• _Brief_
A faithful transcription is wanted of the lines from the top of the material through the line that holds "Containerele sanitare sunt", both ends included, leaving out the pictures.

:: Data in this exercise ::

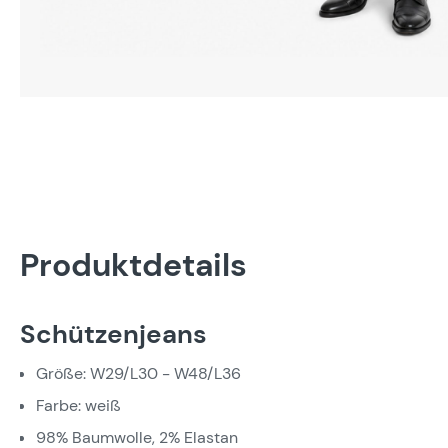
Produktdetails
Schützenjeans
Größe: W29/L30 - W48/L36
Farbe: weiß
98% Baumwolle, 2% Elastan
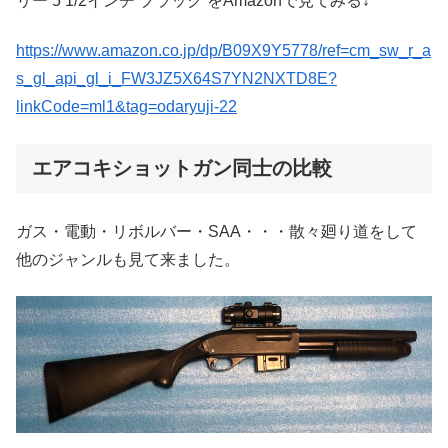
リー 5 1/2インチ ブラック をAmazonで見てみる↓
https://www.amazon.co.jp/dp/B09X9Y5778/ref=cm_sw_r_a
s_gl_api_gl_i_FW3JZ5X64S7YN2NXTD8E?
linkCode=ml1&tag=odaryuji-22
エアコキショットガン同士の比較
ガス・電動・リボルバー・SAA・・・散々廻り道をして
他のジャンルも見て来ました。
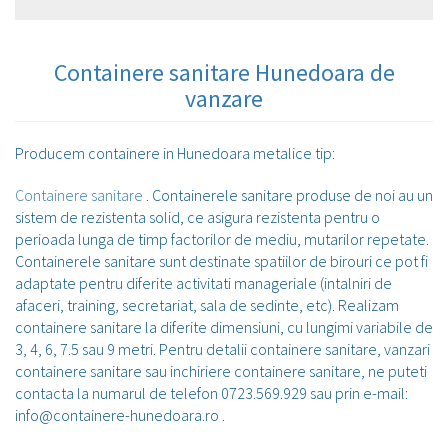
Containere sanitare Hunedoara de
vanzare
Producem containere in Hunedoara metalice tip:
Containere sanitare
. Containerele sanitare produse de noi au un
sistem de rezistenta solid, ce asigura rezistenta pentru o
perioada lunga de timp factorilor de mediu, mutarilor repetate.
Containerele sanitare sunt destinate spatiilor de birouri ce pot fi
adaptate pentru diferite activitati manageriale (intalniri de
afaceri, training, secretariat, sala de sedinte, etc). Realizam
containere sanitare la diferite dimensiuni, cu lungimi variabile de
3, 4, 6, 7.5 sau 9 metri. Pentru detalii containere sanitare, vanzari
containere sanitare sau inchiriere containere sanitare, ne puteti
contacta la numarul de telefon 0723.569.929 sau prin e-mail:
info@containere-hunedoara.ro .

:::

• _Solution_
Produktdetails
Schützenjeans
Größe: W29/L30 - W48/L36
Farbe: weiß
98% Baumwolle, 2% Elastan
リー 5 1/2インチ ブラック をAmazonで見てみる↓
https://www.amazon.co.jp/dp/B09X9Y5778/ref=cm_sw_r_a
s_gl_api_gl_i_FW3JZ5X64S7YN2NXTD8E?
linkCode=ml1&tag=odaryuji-22
エアコキショットガン同士の比較
ガス・電動・リボルバー・SAA・・・散々廻り道をして
他のジャンルも見て来ました。
Containere sanitare Hunedoara de
vanzare
Producem containere in Hunedoara metalice tip:
Containere sanitare
. Containerele sanitare produse de noi au un
sistem de rezistenta solid, ce asigura rezistenta pentru o
perioada lunga de timp factorilor de mediu, mutarilor repetate.
Containerele sanitare sunt destinate spatiilor de birouri ce pot fi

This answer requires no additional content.